Electronic Arts has extended its tender offer to acquire rival publisher Take Two by nearly a month, from midnight tonight PST to May 16. EA says it is extending the deadline in order to reply to further requests for information on the deal from the Federal Trade Commission, though the frantic ducking and weaving of Take Two’s board and management might also have something to do with it.
EA originally made the offer for Take Two, worth $2 billion, public back on February 24 ; offering $26 per share in cash, a 64 percent premium on Take Two’s share price. The offer had originally been made to the board of Take Two, who rejected the offer before EA made it public to all shareholders ; with the publisher wishing to close the deal before the release of Grand Theft Auto IV at the end of April, so as to put their marketing weight behind the biggest anticipated game of the year.
Take Two’s board then went into some evasive manouvering to avoid the deal. They pushed back the annual general meeting of shareholders by a week ; only allowed shareholders registered on the books five days before EA’s offer was made public to vote – after about half of Take Two’s shares changed hands in the days proceeding the offer.
The meeting also gave the management team of Strauss Zelnick (brought in after shareholders booted the previous management team, who had presided over some messy disasters) a pay hike ; and divested about 8-percent worth of Take Two’s shares to them. This sees EA’s per share offer drop slightly, though the overall deal is still worth $2 billion.
Now Take Two is refusing to meet with EA until the day after GTA IV is released, hoping that the huge sales of that game – and they will be huge – will give Take Two a stronger bargaining position from which to mount their fight.

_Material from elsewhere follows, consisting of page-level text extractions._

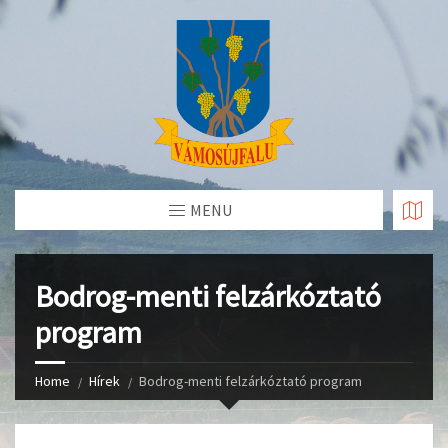
Skip
to
Content
MENU
Bodrog-menti felzárkóztató
program
Home
Hírek
Bodrog-menti felzárkóztató program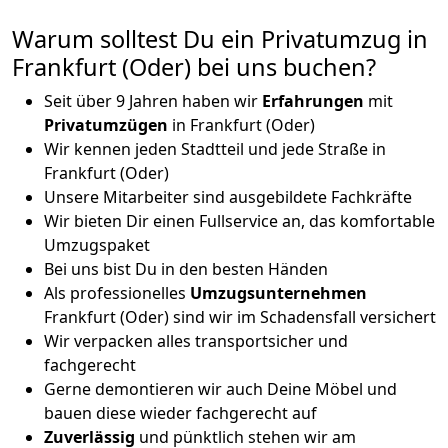
Warum solltest Du ein Privatumzug in
Frankfurt (Oder) bei uns buchen?
Seit über 9 Jahren haben wir
Erfahrungen
mit
Privatumzügen
in Frankfurt (Oder)
Wir kennen jeden Stadtteil und jede Straße in
Frankfurt (Oder)
Unsere Mitarbeiter sind ausgebildete Fachkräfte
Wir bieten Dir einen Fullservice an, das komfortable
Umzugspaket
Bei uns bist Du in den besten Händen
Als professionelles
Umzugsunternehmen
Frankfurt (Oder) sind wir im Schadensfall versichert
Wir verpacken alles transportsicher und
fachgerecht
Gerne demontieren wir auch Deine Möbel und
bauen diese wieder fachgerecht auf
Zuverlässig
und pünktlich stehen wir am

EA’s extension of the offer shows that they’re still interested, even if the company won’t be in its hands in time for the release of GTA IV. EA could simply withdraw the offer, watch Take Two’s share price plummet and come back in a few months, but for EA time is of the essence.

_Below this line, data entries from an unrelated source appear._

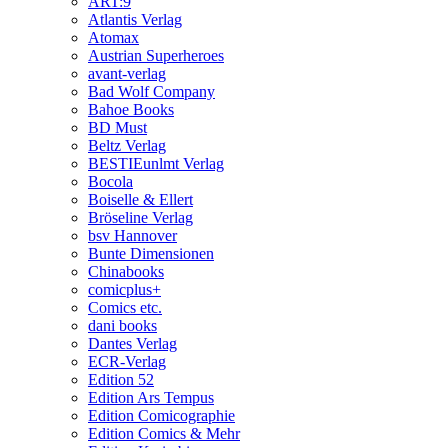
ART:9
Atlantis Verlag
Atomax
Austrian Superheroes
avant-verlag
Bad Wolf Company
Bahoe Books
BD Must
Beltz Verlag
BESTIEunlmt Verlag
Bocola
Boiselle & Ellert
Bröseline Verlag
bsv Hannover
Bunte Dimensionen
Chinabooks
comicplus+
Comics etc.
dani books
Dantes Verlag
ECR-Verlag
Edition 52
Edition Ars Tempus
Edition Comicographie
Edition Comics & Mehr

The merger between Activision and Blizzard will be complete in June, and the new publishing powerhouse will supplant EA as number one in the video gaming market. EA is seeking to fortify its position by snapping up a middle-to-heavy-weight publisher like Take Two, which will bring franchises beyond GTA into its fold : Bioshock, Civilization and Eldar Scrolls amongst others, as well as the development teams Take Two owns, most notably Rockstar.

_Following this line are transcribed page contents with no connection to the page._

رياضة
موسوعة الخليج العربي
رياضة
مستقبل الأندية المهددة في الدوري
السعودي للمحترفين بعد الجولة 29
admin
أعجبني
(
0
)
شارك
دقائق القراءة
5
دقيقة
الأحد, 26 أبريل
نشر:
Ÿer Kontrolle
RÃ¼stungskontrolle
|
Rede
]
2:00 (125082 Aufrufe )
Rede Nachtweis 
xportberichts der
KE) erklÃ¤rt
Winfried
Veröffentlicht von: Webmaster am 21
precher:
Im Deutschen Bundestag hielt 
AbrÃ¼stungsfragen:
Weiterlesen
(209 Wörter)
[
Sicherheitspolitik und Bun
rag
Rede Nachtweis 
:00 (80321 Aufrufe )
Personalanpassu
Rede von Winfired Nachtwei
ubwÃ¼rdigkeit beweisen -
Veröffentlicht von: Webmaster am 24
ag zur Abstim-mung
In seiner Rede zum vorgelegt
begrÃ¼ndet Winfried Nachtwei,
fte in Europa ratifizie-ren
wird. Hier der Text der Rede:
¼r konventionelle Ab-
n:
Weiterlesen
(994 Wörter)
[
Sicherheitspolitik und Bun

This is part of a general realignment in the video game publishing world we’ll be seeing over the coming year. Activision-Blizzard has changed the centre of gravity in the industry, and as well as publishers merging we’re likely to see some hot competition to snap up hot new IPs. It has not passed unnoticed that some of the biggest hits in recent times have been new IPs, such as Bioshock and Guitar Hero, and developing these new franchises will be essential as old ones become stale. It will be a good time to be a burgeoning developer.
Take Two has had a rocky time in the previous few years. Despite having some impressive IPs under its wing after an $80 million acquisition spree in 2005, from GTA through Bioshock and Civilization, it also had a series of management crises and scandals that have cost the company. It has been embroiled in scandals relating to the content of some of its games, including Grand Theft Auto III, which was pulled from shelves in several countries including the U.S. in 2005 after the Hot Coffeegate incident.
During 2007 shareholders ousted five of six board members, including the chief executive, and the former chief executive Ryan Brant pleaded guilty to falsifying business records in 2000 and 2001.
Take Two has recovered from these scandals, and has had many successes in 2007 and will do in 2008, but it is unclear how the company would fare by itself in the new video gaming world order come June and the finalisation of the Acti-Blizzard merger.